Exercise objective -
Collect all lines below with the string "Interest".

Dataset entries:
•••••

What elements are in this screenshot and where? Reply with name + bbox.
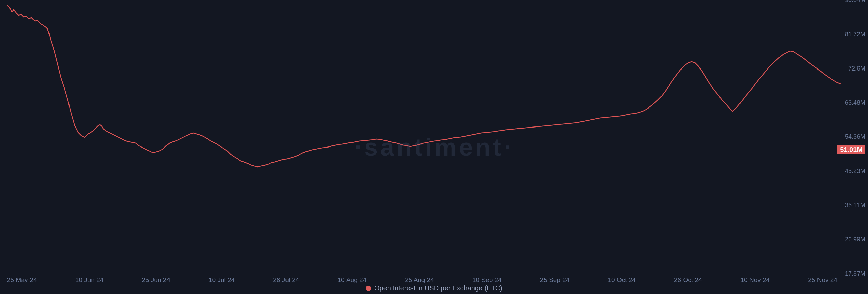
- y-label-4: 54.36M: [845, 133, 865, 140]
- y-label-8: 17.87M: [845, 270, 865, 277]
- x-label-6: 10 Aug 24: [338, 276, 367, 284]
- y-label-6: 36.11M: [845, 202, 865, 209]
- chart-container: ·santiment· 90.84M81.72M72.6M63.48M54.36…: [0, 0, 868, 294]
- legend-dot: [366, 286, 371, 291]
- x-label-3: 25 Jun 24: [142, 276, 170, 284]
- chart-legend: Open Interest in USD per Exchange (ETC): [366, 284, 502, 292]
- y-label-7: 26.99M: [845, 236, 865, 243]
- y-label-2: 72.6M: [848, 65, 865, 72]
- x-label-5: 26 Jul 24: [273, 276, 299, 284]
- x-label-4: 10 Jul 24: [209, 276, 235, 284]
- y-axis: 90.84M81.72M72.6M63.48M54.36M45.23M36.11…: [837, 0, 868, 274]
- y-label-1: 81.72M: [845, 31, 865, 38]
- x-label-10: 10 Oct 24: [608, 276, 636, 284]
- chart-svg: [7, 0, 841, 274]
- y-label-3: 63.48M: [845, 99, 865, 106]
- x-label-7: 25 Aug 24: [405, 276, 434, 284]
- x-label-2: 10 Jun 24: [75, 276, 103, 284]
- x-label-12: 10 Nov 24: [741, 276, 770, 284]
- x-label-8: 10 Sep 24: [472, 276, 502, 284]
- x-label-9: 25 Sep 24: [540, 276, 570, 284]
- y-label-5: 45.23M: [845, 168, 865, 175]
- x-axis: 25 May 24 10 Jun 24 25 Jun 24 10 Jul 24 …: [7, 276, 837, 284]
- y-label-0: 90.84M: [845, 0, 865, 4]
- chart-line: [7, 5, 841, 167]
- x-label-1: 25 May 24: [7, 276, 37, 284]
- legend-label: Open Interest in USD per Exchange (ETC): [374, 284, 502, 292]
- x-label-13: 25 Nov 24: [808, 276, 837, 284]
- current-value-badge: 51.01M: [837, 145, 865, 154]
- x-label-11: 26 Oct 24: [674, 276, 702, 284]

•••••

The answer -
- chart-legend: Open Interest in USD per Exchange (ETC): [366, 284, 502, 292]
- legend-label: Open Interest in USD per Exchange (ETC): [374, 284, 502, 292]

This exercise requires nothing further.